Christopher Barrios Remembered

This article is from the archive of The New York Sun before the launch of its new website in 2022. The Sun has neither altered nor updated such articles but will seek to correct any errors, mis-categorizations or other problems introduced during transfer.

The New York Sun

It’s been ages since I cried myself to sleep, but that’s exactly how I spent Tuesday night, inexplicably sobbing into the early morning.

The crying was a release from the pent-up anguish I’ve felt about the death of a 6-year old boy I’d never met. The death of Christopher Michael Barrios was so hideous and sickening that it should have been the catalyst for societal outrage, yet his story has already faded from the headlines, and Christopher has become just another forgotten victim in a war against children. Shame on all of us.

Tuesday started off as a wonderful balmy day spent on the boardwalk of South Beach with my husband and granddaughter. The lunch at South Fin Grill was delicious, but as I looked out the window at the children running on the boardwalk, all I could think of was a silent warning to parents to watch their children. Don’t let them out of your sight. Monsters are lurking everywhere.

Christopher was sexually assaulted by a convicted sex offender, George Edenfield, and his father, David Edenfield, while his mother, Peggy Edenfield, watched. Then they choked the boy to death. While this horrific incident occurred in Georgia, no child anywhere is safe in this sexually overcharged society.

Last week, a man with a knife handcuffed a Staten Island teenager to a tree in Grasmere. He stripped him of his clothes and performed a sexual act on his body. Fortunately, the boy was rescued, and the assailant, who is accused in another incident, was captured by the police. Several attempts to grab schoolchildren on the island have been made during the past year, and parents should be wary. Their children are no longer safe.

How many times do we have to read about teachers having affairs with their underage students? Television programs are full of sex-saturated reality shows aimed at our youth. In Indianapolis, sixth-graders at Warren Middle School reportedly had intercourse in the classroom while a teacher had no idea what was happening. I am sick to death of those commercials on erectile dysfunction. I voted for Senator Dole for president in 1996, but after hearing him on these commercials, I’m rather glad that he lost.

Sexual crimes dominate the headlines, and one has to wonder how much the Internet has to do with this. I love the World Wide Web, as I couldn’t do my job without it, but it is no place for unsupervised children. However, legislative efforts to control the Internet have been thwarted by judges and the American Civil Liberties Union.

Federal Judge Lowell Reed Jr. of the Eastern District of Pennsylvania threw out the Child Online Protection Act on the grounds that it was “impermissibly vague and overbroad.” Judge Reed issued a permanent injunction against enforcement of the law, which he said violated First and Fifth Amendment rights. Naturally, the ACLU rejoiced.

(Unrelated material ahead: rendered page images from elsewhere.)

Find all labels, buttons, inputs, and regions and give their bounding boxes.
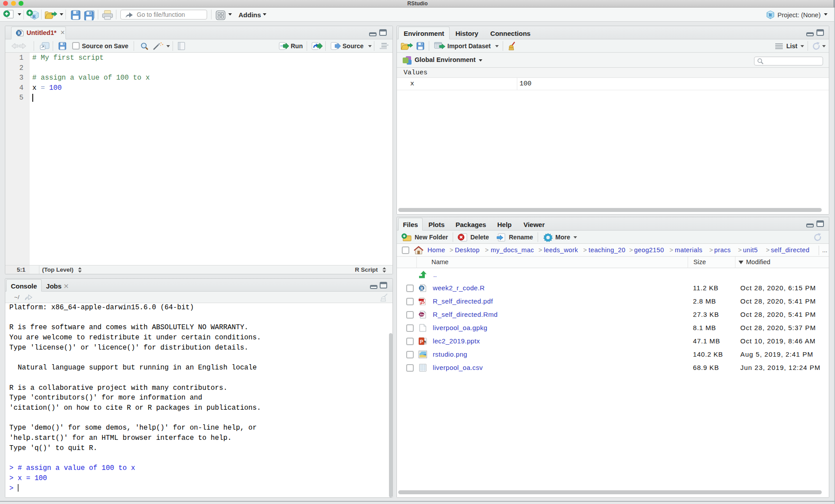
svg-text:R: R	[32, 14, 36, 19]
svg-text:Rmd: Rmd	[420, 313, 425, 316]
svg-text:R: R	[17, 31, 20, 35]
svg-text:P: P	[420, 339, 423, 344]
svg-text:R: R	[420, 286, 423, 291]
svg-text:R: R	[769, 12, 773, 17]
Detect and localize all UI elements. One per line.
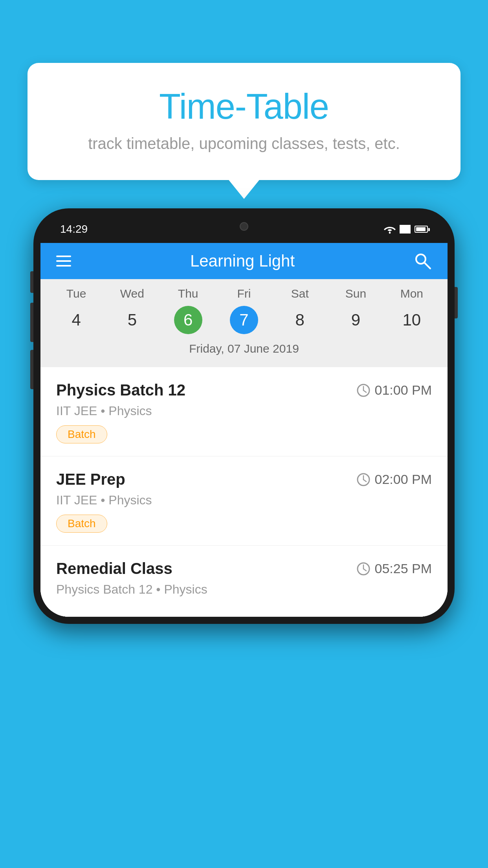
schedule-item[interactable]: JEE Prep 02:00 PMIIT JEE • PhysicsBatch [40,456,448,546]
svg-line-2 [424,263,430,268]
time-value: 02:00 PM [374,472,432,487]
volume-up-button [30,271,33,293]
menu-line [56,260,71,262]
app-header: Learning Light [40,243,448,279]
time-value: 01:00 PM [374,383,432,398]
phone-notch [213,215,275,237]
calendar-day[interactable]: Thu6 [160,287,216,334]
day-name-label: Sun [345,287,366,300]
calendar-day[interactable]: Wed5 [104,287,160,334]
status-icons [384,224,428,234]
clock-icon [356,562,371,576]
schedule-item[interactable]: Remedial Class 05:25 PMPhysics Batch 12 … [40,546,448,617]
clock-icon [356,383,371,397]
svg-point-0 [389,232,391,234]
phone-screen: Learning Light Tue4Wed5Thu6Fri7Sat8Sun9M… [40,243,448,617]
schedule-list: Physics Batch 12 01:00 PMIIT JEE • Physi… [40,367,448,617]
class-time: 05:25 PM [356,561,432,576]
class-subtitle: IIT JEE • Physics [56,493,432,508]
day-number[interactable]: 10 [398,306,426,334]
day-number[interactable]: 7 [230,306,258,334]
svg-line-11 [363,569,366,571]
menu-line [56,265,71,267]
phone-frame: 14:29 [33,208,455,624]
status-bar: 14:29 [40,215,448,243]
calendar-day[interactable]: Mon10 [384,287,440,334]
day-number[interactable]: 4 [62,306,90,334]
day-number[interactable]: 5 [118,306,146,334]
app-title: Learning Light [190,252,295,270]
day-number[interactable]: 6 [174,306,202,334]
signal-icon [400,225,411,234]
day-number[interactable]: 9 [342,306,370,334]
menu-button[interactable] [56,256,71,267]
day-name-label: Mon [400,287,423,300]
tooltip-title: Time-Table [59,86,429,127]
batch-badge: Batch [56,515,107,533]
menu-line [56,256,71,257]
search-icon [414,252,432,270]
status-time: 14:29 [60,223,88,235]
day-name-label: Sat [291,287,309,300]
volume-down-button [30,303,33,342]
class-time: 02:00 PM [356,472,432,487]
phone-mockup: 14:29 [33,208,455,868]
days-row: Tue4Wed5Thu6Fri7Sat8Sun9Mon10 [40,287,448,334]
calendar-day[interactable]: Tue4 [48,287,104,334]
search-button[interactable] [414,252,432,270]
day-name-label: Thu [178,287,198,300]
day-name-label: Fri [237,287,251,300]
calendar-day[interactable]: Fri7 [216,287,272,334]
front-camera [240,222,248,231]
selected-date-label: Friday, 07 June 2019 [40,339,448,363]
class-subtitle: IIT JEE • Physics [56,404,432,418]
tooltip-subtitle: track timetable, upcoming classes, tests… [59,135,429,153]
day-number[interactable]: 8 [286,306,314,334]
battery-icon [415,226,428,233]
day-name-label: Tue [66,287,86,300]
batch-badge: Batch [56,425,107,443]
class-title: Physics Batch 12 [56,381,185,399]
clock-icon [356,473,371,487]
class-title: Remedial Class [56,560,172,577]
calendar-strip: Tue4Wed5Thu6Fri7Sat8Sun9Mon10 Friday, 07… [40,279,448,367]
calendar-day[interactable]: Sat8 [272,287,328,334]
svg-line-8 [363,480,366,482]
class-subtitle: Physics Batch 12 • Physics [56,582,432,597]
calendar-day[interactable]: Sun9 [328,287,383,334]
day-name-label: Wed [120,287,144,300]
schedule-item[interactable]: Physics Batch 12 01:00 PMIIT JEE • Physi… [40,367,448,456]
silent-button [30,350,33,389]
class-title: JEE Prep [56,471,125,488]
tooltip-card: Time-Table track timetable, upcoming cla… [28,63,460,180]
power-button [455,287,458,318]
wifi-icon [384,224,396,234]
svg-line-5 [363,390,366,392]
class-time: 01:00 PM [356,383,432,398]
time-value: 05:25 PM [374,561,432,576]
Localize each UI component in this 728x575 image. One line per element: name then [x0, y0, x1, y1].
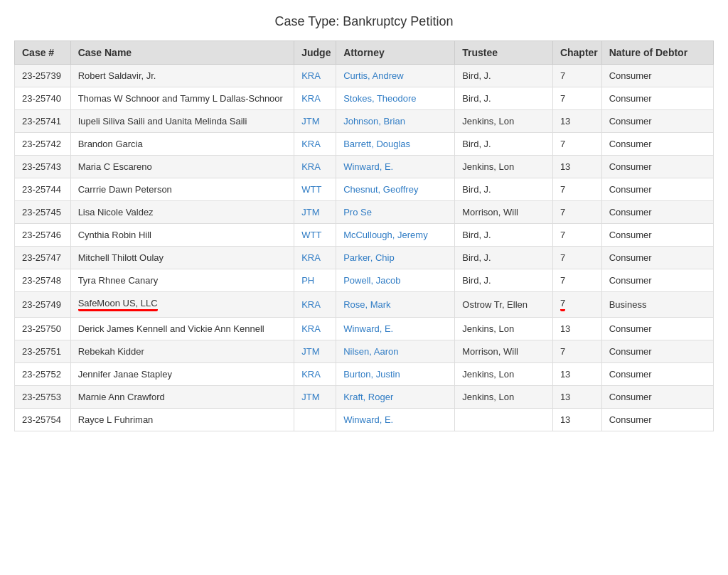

A senior attorney for the civil rights group, Aden Fine, said: “In the name of protecting children from harmful material, [the law] would have stopped adults from receiving a great deal of speech that is constitutionally protected. The court once again made it clear that Congress cannot do that.”

Anyone who seriously believes that pornography is constitutionally protected free speech is either in severe denial or is a serial porn downloader. These porn advocates say it is up to parents to monitor their children’s Web surfing. If parents were omnipresent, that might be conceivable. But children can surf in libraries, schools, the homes of friends, McDonald’s, and any number of locations, and become vulnerable to sexual predators.

Where’s the outrage? If you can read the details of Christopher’s last moments of life and not cringe, then try to imagine your children or grandchildren spending their last hours with these animals.

What is most depressing about all this is how quickly the news of these crimes disappears, unless a Roman Catholic priest is involved. Then the story will last for years.

If ever there was a time to pray to the Lord to deliver us from evil, it’s now. For Christopher Michael Barrios, it’s too late. The least we can do is remember his name.